La typologie dominante du parc détermine la part de logements disposant d'une toiture exploitable en propre, et les données de Vallauris le montrent nettement. On relève 54 % de propriétaires occupants, 27 % de maisons individuelles, 7 353 diagnostics publiés par l'ADEME, en zone climatique H3. Ces valeurs ne décident d'aucun projet à elles seules, mais elles fixent l'ordre de grandeur dans lequel un chiffrage à Vallauris est crédible.
À l'échelle du territoire, le volume concerné se mesure : 5 513 logements encore chauffés au gaz ou au fioul, soit 40 % du parc, de l'ordre de 3 694 maisons individuelles, environ 7 388 logements occupés par leur propriétaire. Ce volume ne préjuge d'aucune éligibilité individuelle : il indique seulement où se concentrent, à Vallauris, les situations où le scénario décrit sur cette page a le plus de chances d'être pertinent.
Deux classes ou trois, la différence est d'abord financière : 30 000 € HT contre 40 000 € HT d'assiette à Vallauris. Le photovoltaïque pesant environ 6 750 €, il reste à comparer le coût du lot supplémentaire au gain d'aide obtenu en franchissant le palier.
La structure énergétique locale (38 % gaz, 2 % fioul, 1 % réseau de chaleur à Vallauris) explique pourquoi une installation photovoltaïque en autoconsommation n'a pas le même rendement financier partout : c'est le prix du kWh remplacé qui fait l'économie, pas le prix de l'équipement.
Le gain se calcule, il ne s'annonce pas : une installation photovoltaïque en autoconsommation traite 10 à 20 % du besoin. Appliqué au cas de référence à Vallauris, en zone H3, cela ramène 2 055 à 4 109 kWh par an, valorisés 221 € à 441 € au tarif conventionnel 2026.
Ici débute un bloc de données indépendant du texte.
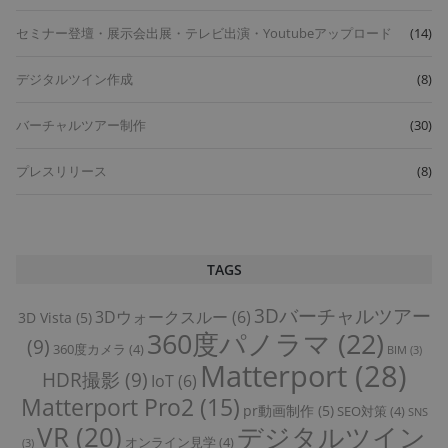
セミナー登壇・展示会出展・テレビ出演・Youtubeアップロード
(14)
デジタルツイン作成
(8)
バーチャルツアー制作
(30)
プレスリリース
(8)
TAGS
3Dバーチャルツアー
3Dウォークスルー
(6)
3D Vista
(5)
360度パノラマ
(22)
(9)
360度カメラ
(4)
BIM
(3)
Matterport
(28)
HDR撮影
(9)
IoT
(6)
Matterport Pro2
(15)
pr動画制作
(5)
SEO対策
(4)
SNS
VR
(20)
デジタルツイン
オンライン見学
(4)
(3)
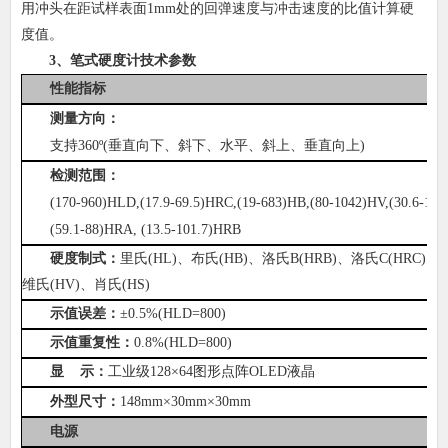
用冲头在距试样表面1mm处的回弹速度与冲击速度的比值计算硬
度值。
3、
笔式硬度计
技术参数
性能指标
测量方向：
支持360º(垂直向下、斜下、水平、斜上、垂直向上)
检测范围：
(170-960)HLD,(17.9-69.5)HRC,(19-683)HB,(80-1042)HV,(30.6-102
(59.1-88)HRA, (13.5-101.7)HRB
硬度制式：
里氏(HL)、布氏(HB)、洛氏B(HRB)、洛氏C(HRC)、
维氏(HV)、肖氏(HS)
示值误差：
±0.5%(HLD=800)
示值重复性：
0.8%(HLD=800)
显 示：
工业级128×64图形点阵OLED液晶
外型尺寸
：
148mm×30mm×30mm
电源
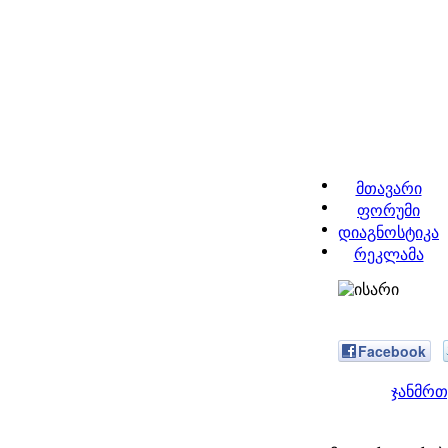
მთავარი
ფორუმი
დიაგნოსტიკა
რეკლამა
Facebook
ჯანმრთ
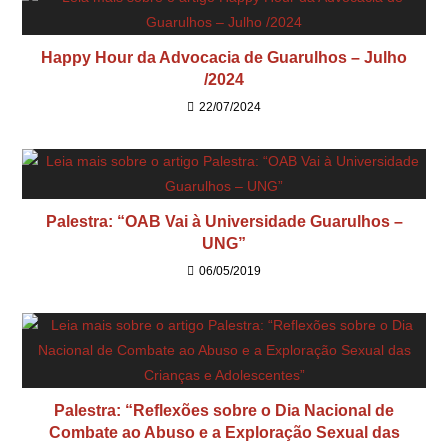
Happy Hour da Advocacia de Guarulhos – Julho
/2024
22/07/2024
Palestra: “OAB Vai à Universidade Guarulhos –
UNG”
06/05/2019
Palestra: “Reflexões sobre o Dia Nacional de
Combate ao Abuso e a Exploração Sexual das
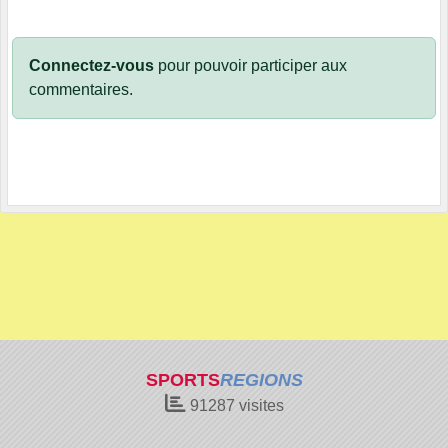
Connectez-vous
pour pouvoir participer aux
commentaires.
SPORTS
REGIONS
91287
visites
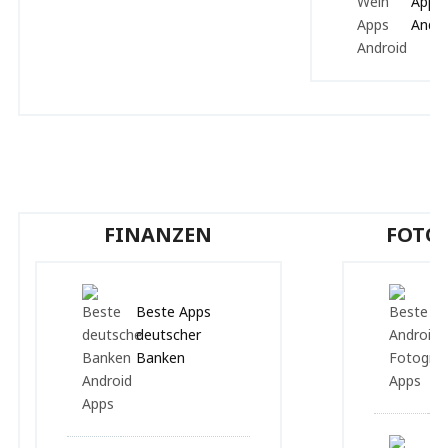
Apps 
Andro
FINANZEN
FOTO
Beste Apps
deutscher
Banken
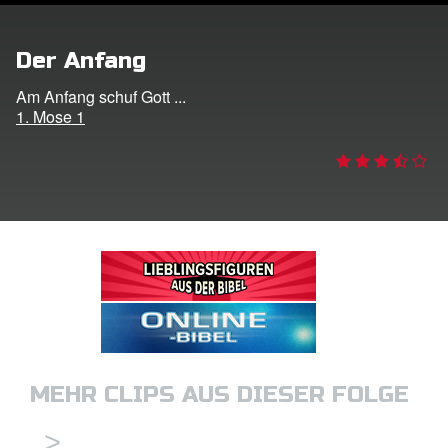
ggen
Der Anfang
den
Am Anfang schuf Gott ...
1. Mose 1
he ändern
MEHR CLIPS AUS DIESER FOLGE
>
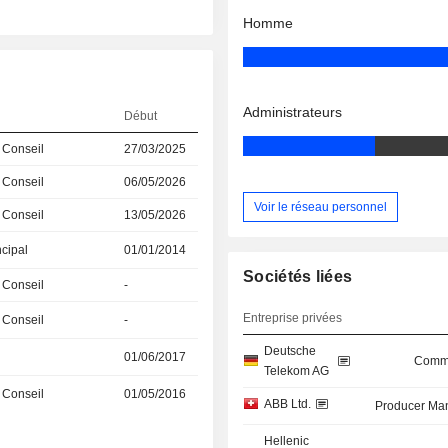
Homme
Administrateurs
Début
 Conseil
27/03/2025
 Conseil
06/05/2026
Voir le réseau personnel
 Conseil
13/05/2026
ncipal
01/01/2014
Sociétés liées
 Conseil
-
Entreprise privées
 Conseil
-
Deutsche
01/06/2017
Commu
Telekom AG
 Conseil
01/05/2016
ABB Ltd.
Producer Man
Hellenic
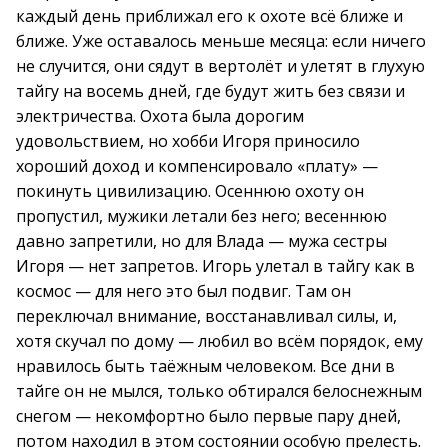
каждый день приближал его к охоте всё ближе и
ближе. Уже оставалось меньше месяца: если ничего
не случится, они сядут в вертолёт и улетят в глухую
тайгу на восемь дней, где будут жить без связи и
электричества. Охота была дорогим
удовольствием, но хобби Игоря приносило
хороший доход и компенсировало «плату» —
покинуть цивилизацию. Осеннюю охоту он
пропустил, мужики летали без него; весеннюю
давно запретили, но для Влада — мужа сестры
Игоря — нет запретов. Игорь улетал в тайгу как в
космос — для него это был подвиг. Там он
переключал внимание, восстанавливал силы, и,
хотя скучал по дому — любил во всём порядок, ему
нравилось быть таёжным человеком. Все дни в
тайге он не мылся, только обтирался белоснежным
снегом — некомфортно было первые пару дней,
потом находил в этом состоянии особую прелесть.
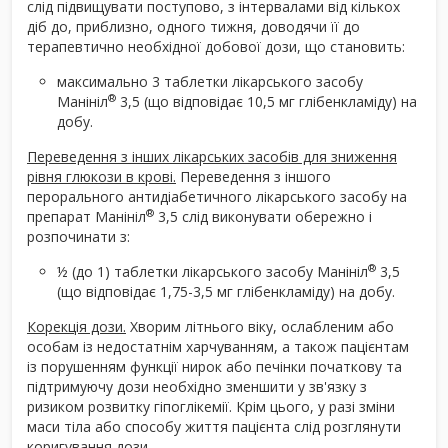
слід підвищувати поступово, з інтервалами від кількох
діб до, приблизно, одного тижня, доводячи її до
терапевтично необхідної добової дози, що становить:
максимально 3 таблетки лікарського засобу
®
Манініл
3,5 (що відповідає 10,5 мг глібенкламіду) на
добу.
Переведення з інших лікарських засобів для зниження
рівня глюкози в крові.
Переведення з іншого
перорального антидіабетичного лікарського засобу на
®
препарат Манініл
3,5 слід виконувати обережно і
розпочинати з:
®
½ (до 1) таблетки лікарського засобу Манініл
3,5
(що відповідає 1,75-3,5 мг глібенкламіду) на добу.
Корекція дози.
Хворим літнього віку, ослабленим або
особам із недостатнім харчуванням, а також пацієнтам
із порушенням функції нирок або печінки початкову та
підтримуючу дози необхідно зменшити у зв'язку з
ризиком розвитку гіпоглікемії. Крім цього, у разі зміни
маси тіла або способу життя пацієнта слід розглянути
коригування дози.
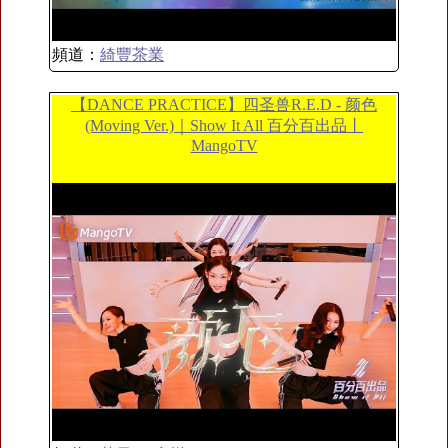
頻道：
綺豐茶業
【DANCE PRACTICE】四圣兽R.E.D - 颜色
(Moving Ver.)｜Show It All 百分百出品丨
MangoTV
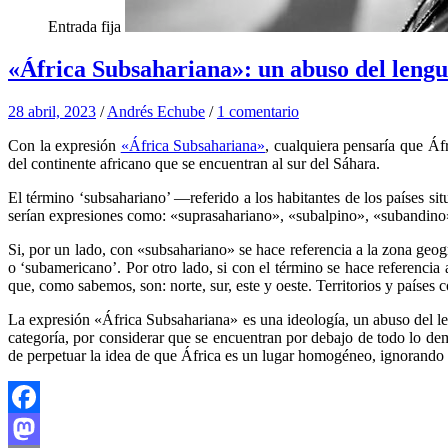
Entrada fija
«África Subsahariana»: un abuso del lengu
28 abril, 2023
/
Andrés Echube
/
1 comentario
Con la expresión
«África Subsahariana»
, cualquiera pensaría que Áfr
del continente africano que se encuentran al sur del Sáhara.
El término ‘subsahariano’ —referido a los habitantes de los países s
serían expresiones como: «suprasahariano», «subalpino», «subandino
Si, por un lado, con «subsahariano» se hace referencia a la zona geográ
o ‘subamericano’. Por otro lado, si con el término se hace referencia a
que, como sabemos, son: norte, sur, este y oeste. Territorios y países
La expresión «África Subsahariana» es una ideología, un abuso del len
categoría, por considerar que se encuentran por debajo de todo lo dem
de perpetuar la idea de que África es un lugar homogéneo, ignorando la 
Facebook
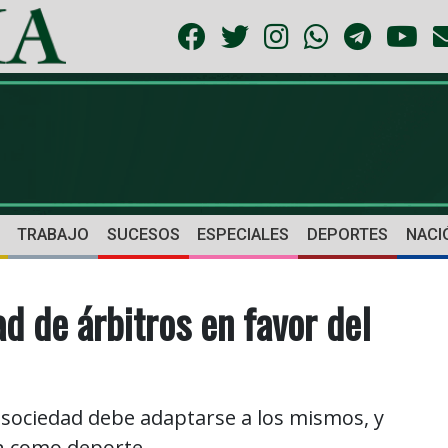
TRABAJO
SUCESOS
ESPECIALES
DEPORTES
NACI
d de árbitros en favor del
 sociedad debe adaptarse a los mismos, y
ón como deporte.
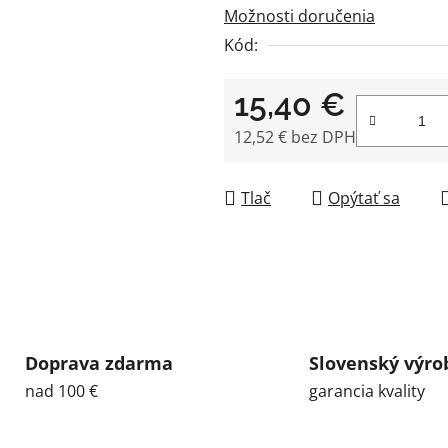
5
Možnosti doručenia
hviezdičiek.
Kód:
15,40 €
12,52 € bez DPH
Jednotková cena:
Tlač
Opýtať sa
Doprava zdarma
Slovenský výro
nad 100 €
garancia kvality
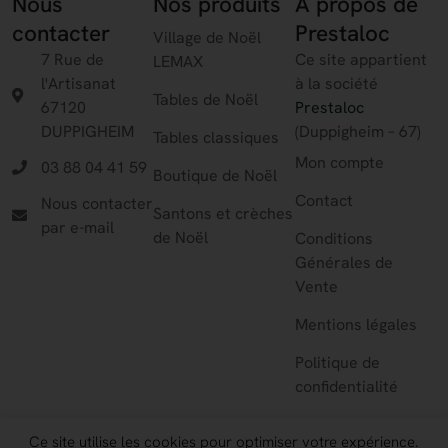
Nous
Nos produits
A propos de
contacter
Prestaloc
Village de Noël
7 Rue de
Ce site appartient
LEMAX
l'Artisanat
à la société
Tables de Noël
67120
Prestaloc
DUPPIGHEIM
(Duppigheim – 67)
Tables classiques
Mon compte
03 88 04 41 59
Boutique de Noël
Contact
Nous contacter
Santons et crèches
par e-mail
de Noël
Conditions
Générales de
Vente
Mentions légales
Politique de
confidentialité
Ce site utilise les cookies pour optimiser votre expérience.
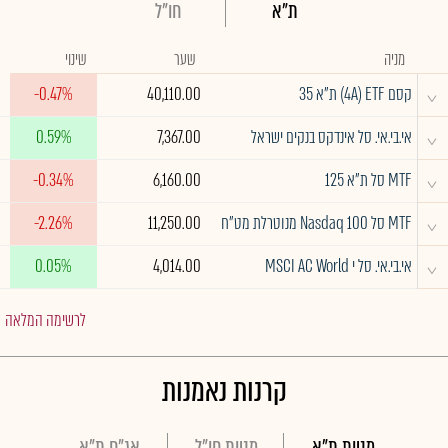
ת"א
חו"ל
מניה
שער
שינוי
^
קסם 4A) ETF) ת"א 35
40,110.00
-0.47%
^
אי.בי.אי. סל אינדקס בנקים ישראל
7,367.00
0.59%
^
MTF סל ת"א 125
6,160.00
-0.34%
^
MTF סל Nasdaq 100 מנוטרלת מט"ח
11,250.00
-2.26%
^
אי.בי.אי. סל י MSCI AC World
4,014.00
0.05%
לרשימה המלאה
קרנות נאמנות
מניות ת"א
מניות חו"ל
אג"ח ת"א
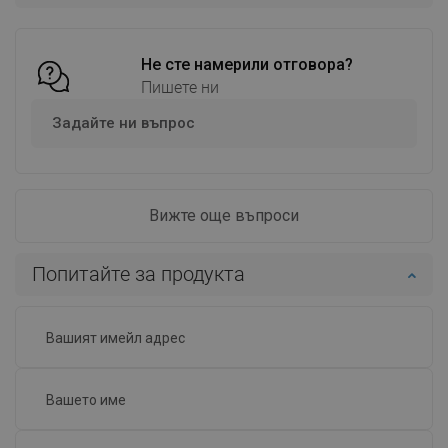
Сравнете
favorite_border
Любима
Сравнете
favorite_border
Любима
Не сте намерили отговора?
Пишете ни
Задайте ни въпрос
Вижте още въпроси
Попитайте за продукта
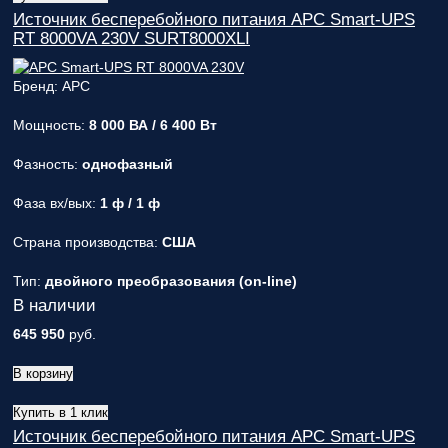
Источник бесперебойного питания APC Smart-UPS
RT 8000VA 230V SURT8000XLI
Бренд: APC
Мощность:
8 000 ВА / 6 400 Вт
Фазность:
однофазный
Фаза вх/вых:
1 ф / 1 ф
Страна производства:
США
Тип:
двойного преобразования (on-line)
В наличии
645 950
руб.
В корзину
Купить в 1 клик
Источник бесперебойного питания APC Smart-UPS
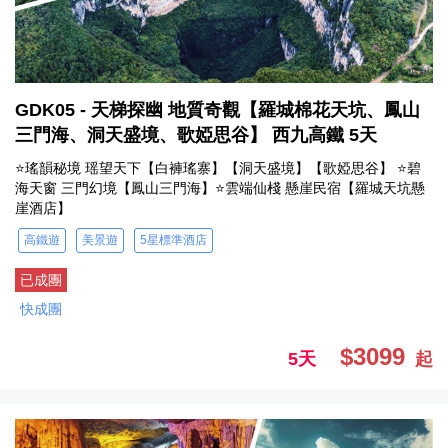
GDK05 - 天梯探幽 地質奇觀【羅城棉花天坑、鳳山
三門海、洞天盛境、歌婭思谷】 西九高鐵 5天
⭐瑤韻秘境 瑶望天下【白褲瑤寨】【洞天盛境】【歌婭思谷】 ⭐碧
海天窗 三門幻境【鳳山三門海】⭐雲端仙棧 懸崖民宿【羅城天坑懸
崖酒店】
高鐵遊
美景遊
5星標準酒店
已成團
快成團
$3099
5天
起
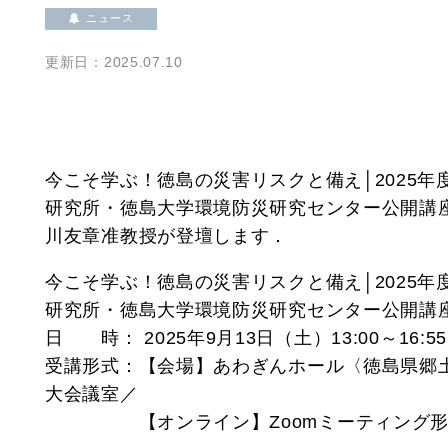
ニュース
更新日：2025.07.10
今こそ学ぶ！徳島の災害リスクと備え│2025年
研究所・徳島大学環境防災研究センター公開講座
川友章准教授が登壇します．
今こそ学ぶ！徳島の災害リスクと備え│2025年
研究所・徳島大学環境防災研究センター公開講座
日 時： 2025年9月13日（土）13:00～16:55
受講形式：【会場】あわぎんホール〈徳島県郷土
大会議室／
【オンライン】Zoomミーティング形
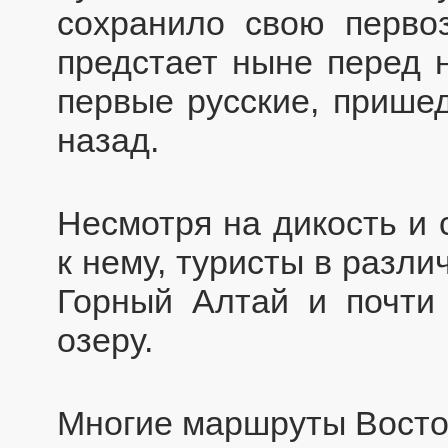
сохранило свою перво
предстает ныне перед н
первые русские, прише
назад.
Несмотря на дикость и 
к нему, туристы в разл
Горный Алтай и почти 
озеру.
Многие маршруты Восточ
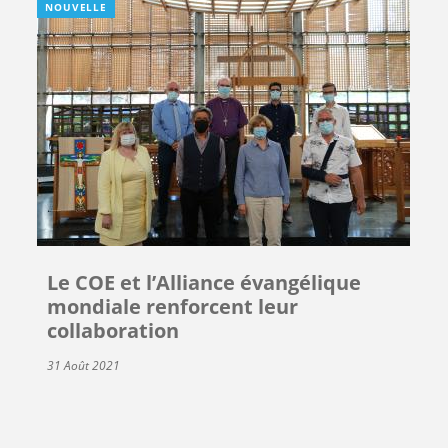
NOUVELLE
Le COE et l’Alliance évangélique
mondiale renforcent leur
collaboration
31 Août 2021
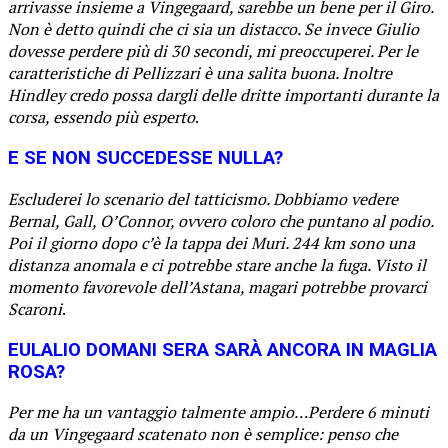
arrivasse insieme a Vingegaard, sarebbe un bene per il Giro.
Non è detto quindi che ci sia un distacco. Se invece Giulio
dovesse perdere più di 30 secondi, mi preoccuperei. Per le
caratteristiche di Pellizzari è una salita buona. Inoltre
Hindley credo possa dargli delle dritte importanti durante la
corsa, essendo più esperto
.
E SE NON SUCCEDESSE NULLA?
Escluderei lo scenario del tatticismo. Dobbiamo vedere
Bernal, Gall, O’Connor, ovvero coloro che puntano al podio.
Poi il giorno dopo c’è la tappa dei Muri. 244 km sono una
distanza anomala e ci potrebbe stare anche la fuga. Visto il
momento favorevole dell’Astana, magari potrebbe provarci
Scaroni
.
EULALIO DOMANI SERA SARÀ ANCORA IN MAGLIA
ROSA?
Per me ha un vantaggio talmente ampio…Perdere 6 minuti
da un Vingegaard scatenato non è semplice: penso che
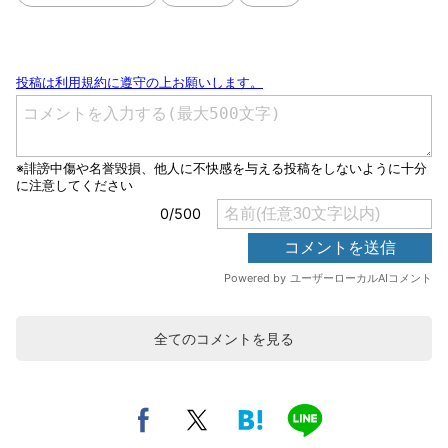
全てのコメントを見る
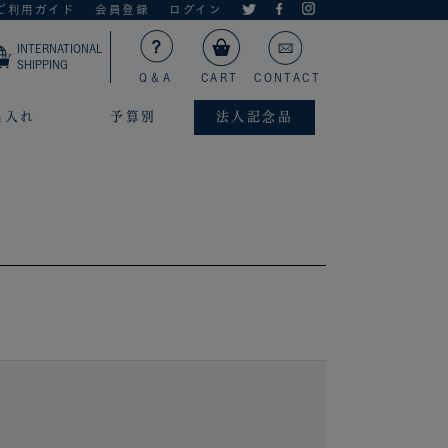
ご利用ガイド
会員登録
ログイン
INTERNATIONAL
SHIPPING
Q＆A
CART
CONTACT
名入れ
予算別
法人記念品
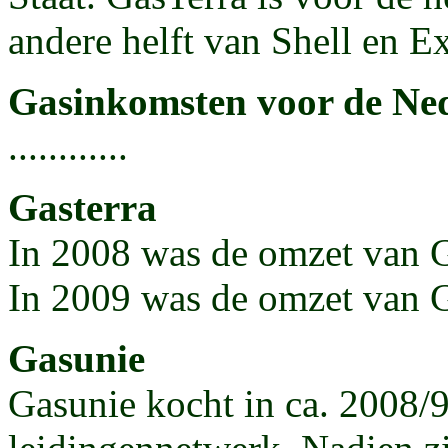
andere helft van Shell en 
Gasinkomsten voor de Ned
............
Gasterra
In 2008 was de omzet van G
In 2009 was de omzet van Ga
Gasunie
Gasunie kocht in ca. 2008/9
Ce qui coûte le plus cher n'est pas le prix d'achat mais la reprise : une puissance calée sur la surface disponible plutôt que sur la courbe de charge oblige à rouvrir l'ouvrage. Comptez 675 € à 1 350 € à Vallauris, à la charge exclusive du ménage puisque l'aide a déjà été versée sur le premier chantier.
Maisons ou logements collectifs, la réponse technique diffère : à Vallauris, la part de maisons atteint 27 % du parc (3 694 logements). Pour une installation photovoltaïque en autoconsommation, cela signifie que l'orientation de la toiture et les masques proches conditionne la majorité des chantiers plutôt qu'une minorité de cas.
Le critère à écrire noir sur blanc dans le devis pour une installation photovoltaïque en autoconsommation à Vallauris est un taux d'autoconsommation supérieur à 60 %. Sans cette mention, ni l'aide ni le certificat d'économies d'énergie ne sont sécurisés, et le contrôle sur site peut conduire à un refus de versement du solde.
La zone climatique n'est pas un détail administratif : à Vallauris, en zone H3, la base conventionnelle retenue est de 195 kWh/m²/an. C'est elle qui fixe le retour sur investissement de une installation photovoltaïque en autoconsommation et qui explique qu'un même ouvrage soit prioritaire ici et secondaire dans une zone plus tempérée.